The engine runs live but unfed. At slice 4 there is no desired-state source (hub serving is slice 10; provisioning is slice 7), so the only production DesiredProvider is EmptyProvider → the live engine reads state, computes an empty action set, and performs zero mutations every tick. That is the correct, expected slice-4 behavior; the first live convergence arrives when slice 10 serves desired state into the seam.

The wired action set is benign-on-existing-guest only: Start, Stop, SetConfig. Provisioning and the destructive set are out of scope for Phase A (the destructive set is classified and gated in Phase B but not wired to live execution — nothing serves destructive deltas yet).

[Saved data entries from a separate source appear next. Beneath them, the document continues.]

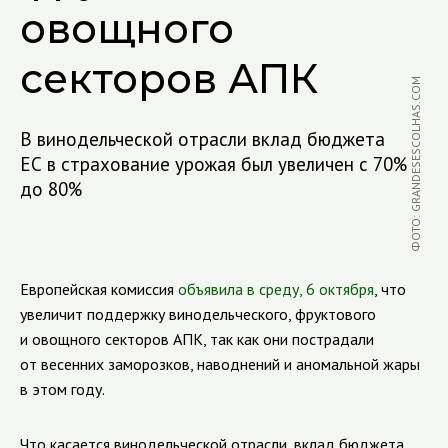
овощного
секторов АПК
ФОТО: GRANDESESCOLHAS.COM
В винодельческой отрасли вклад бюджета
ЕС в страхование урожая был увеличен с 70%
до 80%
Европейская комиссия
объявила в среду, 6 октября
, что
увеличит поддержку винодельческого, фруктового
и овощного секторов АПК, так как они пострадали
от весенних заморозков, наводнений и аномальной жары
в этом году.
Что касается винодельческой отрасли, вклад бюджета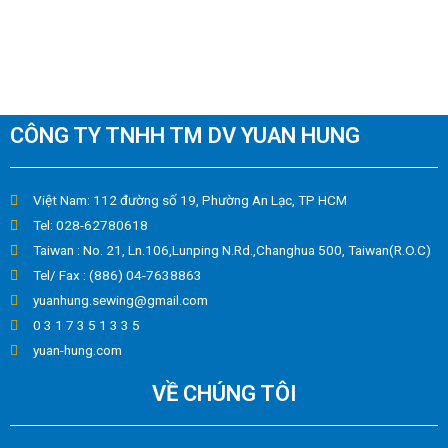
CÔNG TY TNHH TM DV YUAN HUNG
Việt Nam: 112 đường số 19, Phường An Lạc, TP HCM
Tel: 028-62780618
Taiwan : No. 21, Ln.106,Lunping N.Rd.,Changhua 500, Taiwan(R.O.C)
Tel/ Fax : (886) 04-7638863
yuanhung.sewing@gmail.com
0 3 1 7 3 5 1 3 3 5
yuan-hung.com
VỀ CHÚNG TÔI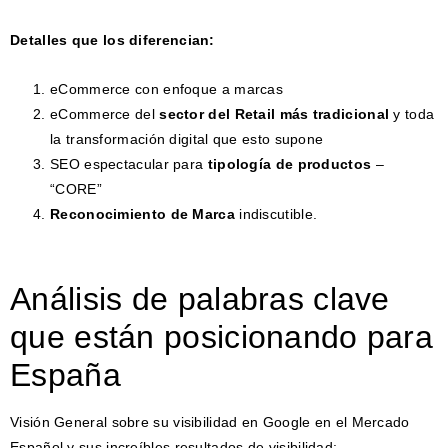
Detalles que los diferencian:
eCommerce con enfoque a marcas
eCommerce del
sector del Retail más tradicional
y toda
la transformación digital que esto supone
SEO espectacular para
tipología de productos
–
“CORE”
Reconocimiento de Marca
indiscutible.
Análisis de palabras clave
que están posicionando para
España
Visión General sobre su visibilidad en Google en el Mercado
Español y sus increíbles resultados de visibilidad: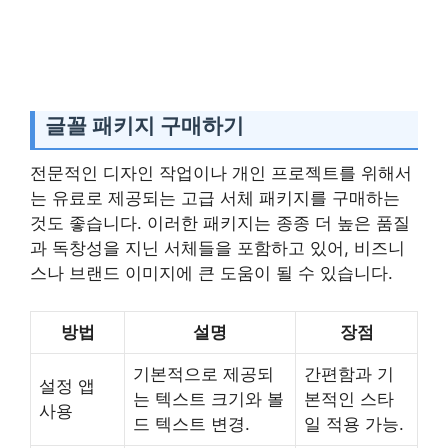
글꼴 패키지 구매하기
전문적인 디자인 작업이나 개인 프로젝트를 위해서
는 유료로 제공되는 고급 서체 패키지를 구매하는
것도 좋습니다. 이러한 패키지는 종종 더 높은 품질
과 독창성을 지닌 서체들을 포함하고 있어, 비즈니
스나 브랜드 이미지에 큰 도움이 될 수 있습니다.
방법
설명
장점
기본적으로 제공되
간편함과 기
설정 앱
는 텍스트 크기와 볼
본적인 스타
사용
드 텍스트 변경.
일 적용 가능.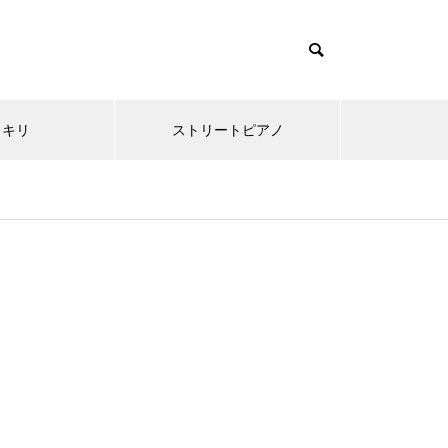
ッキリ
ストリートピアノ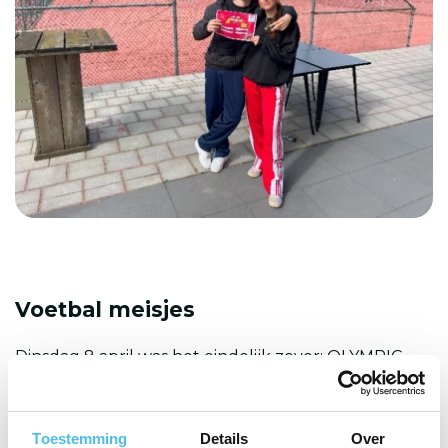
Voetbal meisjes
Dinsdag 8 april was het eindelijk zover: OLYMPIC
MOVES MEISJESVOETBAL bij V.V. Jonathan! Voor
elke categorie (klas 1-2, klas 3-4 en het schoolteam)
hadden we voldoende enthousiaste aanmeldingen
Toestemming
Details
Over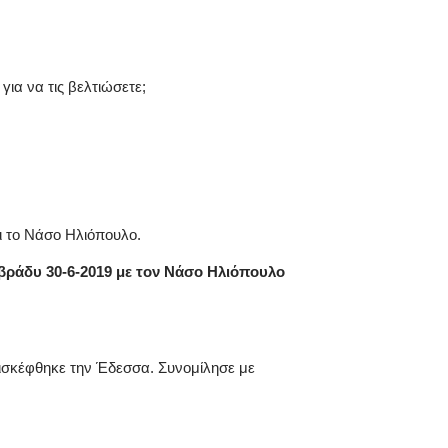
για να τις βελτιώσετε;
αι το Νάσο Ηλιόπουλο.
βράδυ 30-6-2019 με τον Νάσο Ηλιόπουλο
σκέφθηκε την Έδεσσα. Συνομίλησε με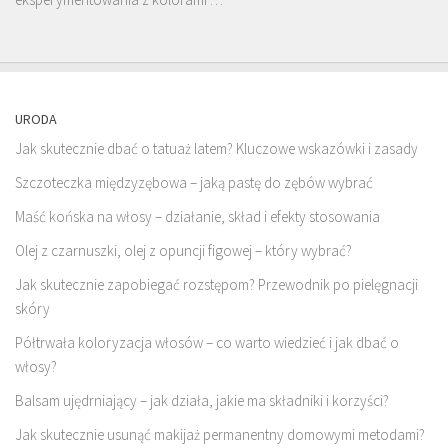
URODA
Jak skutecznie dbać o tatuaż latem? Kluczowe wskazówki i zasady
Szczoteczka międzyzębowa – jaką pastę do zębów wybrać
Maść końska na włosy – działanie, skład i efekty stosowania
Olej z czarnuszki, olej z opuncji figowej – który wybrać?
Jak skutecznie zapobiegać rozstępom? Przewodnik po pielęgnacji
skóry
Półtrwała koloryzacja włosów – co warto wiedzieć i jak dbać o
włosy?
Balsam ujędrniający – jak działa, jakie ma składniki i korzyści?
Jak skutecznie usunąć makijaż permanentny domowymi metodami?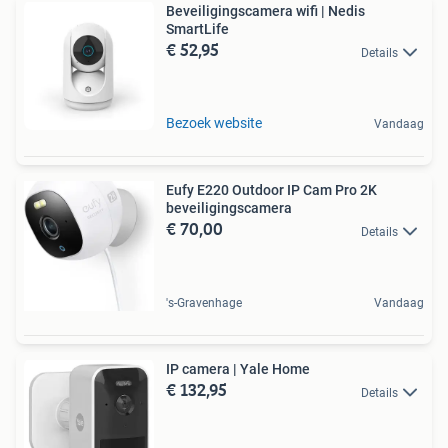
Beveiligingscamera wifi | Nedis
SmartLife
€ 52,95
Details
Bezoek website
Vandaag
Eufy E220 Outdoor IP Cam Pro 2K
beveiligingscamera
€ 70,00
Details
's-Gravenhage
Vandaag
IP camera | Yale Home
€ 132,95
Details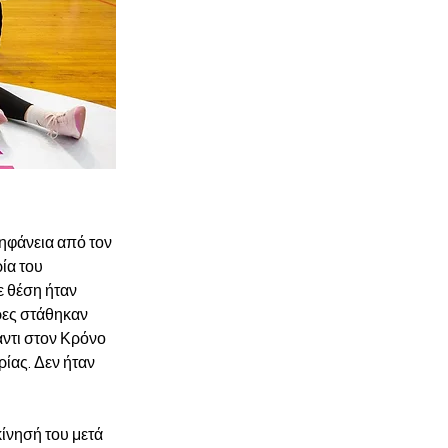
ηφάνεια από τον 
ία του 
 θέση ήταν 
ρες στάθηκαν 
αντι στον Κρόνο 
ίας. Δεν ήταν 
ίνησή του μετά 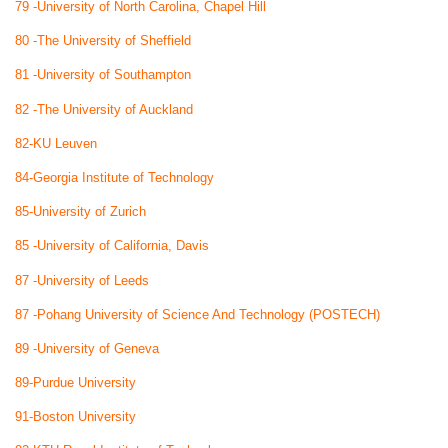
79 -University of North Carolina, Chapel Hill
80 -The University of Sheffield
81 -University of Southampton
82 -The University of Auckland
82-KU Leuven
84-Georgia Institute of Technology
85-University of Zurich
85 -University of California, Davis
87 -University of Leeds
87 -Pohang University of Science And Technology (POSTECH)
89 -University of Geneva
89-Purdue University
91-Boston University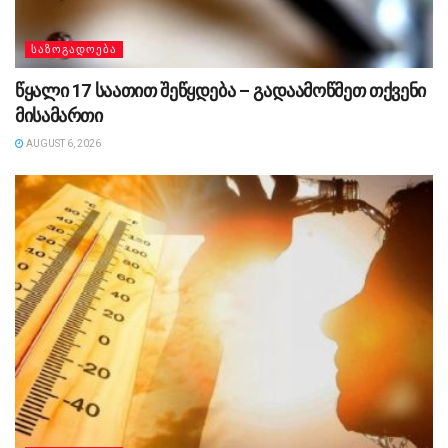
ᲡᲐᲖᲝᲒᲐᲓᲝᲔᲑᲐ
წყალი 17 საათით შეწყდება – გადაამოწმეთ თქვენი
მისამართი
AUGUST 6, 2026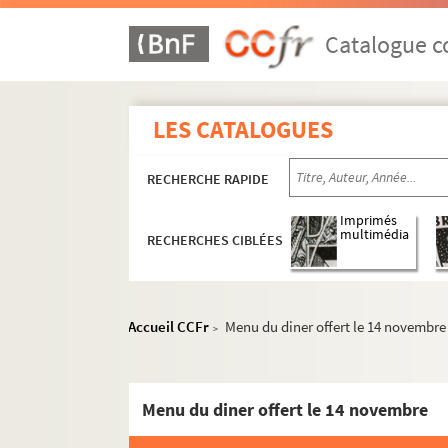
Catalogue co
LES CATALOGUES
RECHERCHE RAPIDE
Imprimés
multimédia
RECHERCHES CIBLÉES
Accueil CCFr
Menu du diner offert le 14 novembre
>
Menu du diner offert le 14 novembre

Package internal/reconcile

  • Queue (per-guest serializer, doc 03 §10) — the single choke point all mutation sources funnel through. Same-vmid jobs run strictly one-at-a-time in submit order; independent vmids run in parallel. Each vmid is an unbounded cond-var FIFO lane (non-blocking, order-preserving submission); Close drains pending jobs gracefully.
  • Desired-state model + DesiredProviderDesiredGuest makes each field individually optional (run-state / *hub.GuestSpec / *description) so a source pins only what it manages. EmptyProvider (live, slice 4) and StaticProvider (fixtures).
  • Normalization layer (FieldNormalizers) — reconcile compares normalized desired-vs-actual. description's trailing newline (the slice-4-proven quirk) is the first registered normalizer; the registry takes more as discovered. normDesc was promoted out of main.go to reconcile.NormDescription, and the --selftest=task round-trip now uses that shared helper — one source of truth.
  • Plan (pure diff engine) — minimal benign action set for guests in both desired and actual: normalized comparison, deterministic vmid order, config-before-run-state. Skips provision (slice 7) and destroy (gated, slice 10); never writes a config it couldn't first read; disk grow deferred.
  • Engine — reads desired+actual, plans, dispatches onto the shared queue. Honors the mutate.go dual-mode contract: non-empty UPID → WaitTask+assert; empty UPID → clean synchronous success. Per-action failures counted, never fatal.
  • Journal — durable fsync'd JSONL (mirrors authz.FileNonceStore): op lifecycle with the Proxmox task id (crash mid-op detected + re-checkable via InFlight()), plus an idempotency-key store so a one-shot op never double-runs across retries/restarts. Reconcile actions carry no idempotency key (convergent — must re-run on real drift).

Daemon wiring

runDaemon now runs reconcile alongside the hub loop on the poll cadence, sharing the per-guest queue. The journal lives at a journal.log sibling of the nonce store. The daemon runs cleanly with no desired state and no signers — reconcile is a logged no-op; a journal-open failure degrades to journal-less rather than crashing.

Verification

  • Full module race-clean (go test -race -count=1 ./...) and go vet clean on the Linux build server (go1.26); all unit tests green locally and there.
  • Adversarial fixture coverage: serializer concurrency/ordering, normalization + extensibility seam, the full plan matrix (drift / no-false-drift / unmanaged / spec-unknown / scope skips / ordering / empty-desired), engine sync-vs-async + failure counting, and journal persistence + idempotency dedupe across a simulated restart.
  • No live Proxmox needed (the engine is unfed); the live exercise is deferred — there is nothing to converge until a desired-state source exists.

Next (after validation)

Phase B: the classifier (benign vs destructive by provenance + data-bearing-ness, not by verb), the reversibility gate in front of the queue's executor, and the signed-op consuming layer over internal/authz with role-scoping + op-to-action binding + the adversarial rejection matrix — landing v0.4.0. I will not start it until the Phase-A validation passes.